Getting one to drool at a photograph of a pizza or plate of pav bhaji in a pamphlet or package is an art Aparna Sundaresan delves into the profession of food styling to discover the career that makes food look good
Picture a thick stream of cool, orange juice sloshing into a tall, clear glass, followed by three perfect ice cubes falling into the glass. It’s enticing. Now picture this: a thick stream of coloured, diluted corn syrup sloshing into a tall, clear glass, followed by three perfect acrylic cubes falling into the glass. It’s not even palatable, but this is the very orange juice you might see in an advertisement or on a juice box.
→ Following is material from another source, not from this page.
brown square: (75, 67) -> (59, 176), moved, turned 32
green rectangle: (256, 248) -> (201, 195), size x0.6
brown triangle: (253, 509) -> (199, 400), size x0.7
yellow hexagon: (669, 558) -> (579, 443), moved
And it is a food stylist who tricks you into thinking that what you are seeing is not junk but a refreshing glass of orange juice.
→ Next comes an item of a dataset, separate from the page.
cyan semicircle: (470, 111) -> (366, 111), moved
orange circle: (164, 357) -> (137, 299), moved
A food stylist is to food roughly like a makeup artist is to models. But unlike models, food rarely cooperates under the hot and tiresome strobe lights. For instance, ice-cream becomes a gooey mess within minutes under the lights. For many years, food stylists relied on tricks, like mashed potatoes with colouring instead of real ice-cream, to photograph food. Now stylists use real ice-cream, but the challenge of preserving it through a shoot is still there.
While there is no formal degree in food styling, professionals come into this occupation via cognate fields – usually hotel management and home science. Love for food is an obvious prerequisite, as is an interest in cooking procedures and methods, and a certain degree of fearlessness in experimenting with them, so a background in culinary training is desirable. Several hotel management institutes are considering food styling as an alternative career option, but there are no courses in this field yet.
What looks good to the eye will not necessarily always look good through a camera lens. “The ability to visualise, to have a keen sense of design and [knowledge of] photography,” sums up Mumbai-based chef and food stylist Michael Swamy while describing an ideal stylist. Adds Indranie Dasgupta, a Delhi-based stylist, “Must be fit, patient, ready with all things required, work as a team with the agency, client, photographer, know when to direct and when to take order, and be prepared to work as long as it takes to get the perfect shot.” A food stylist must be able to visualise food in a way that looks good for the camera. In many instances, food stylists themselves also take on the duties of a food photographer because they know best how to capture their vision and designs.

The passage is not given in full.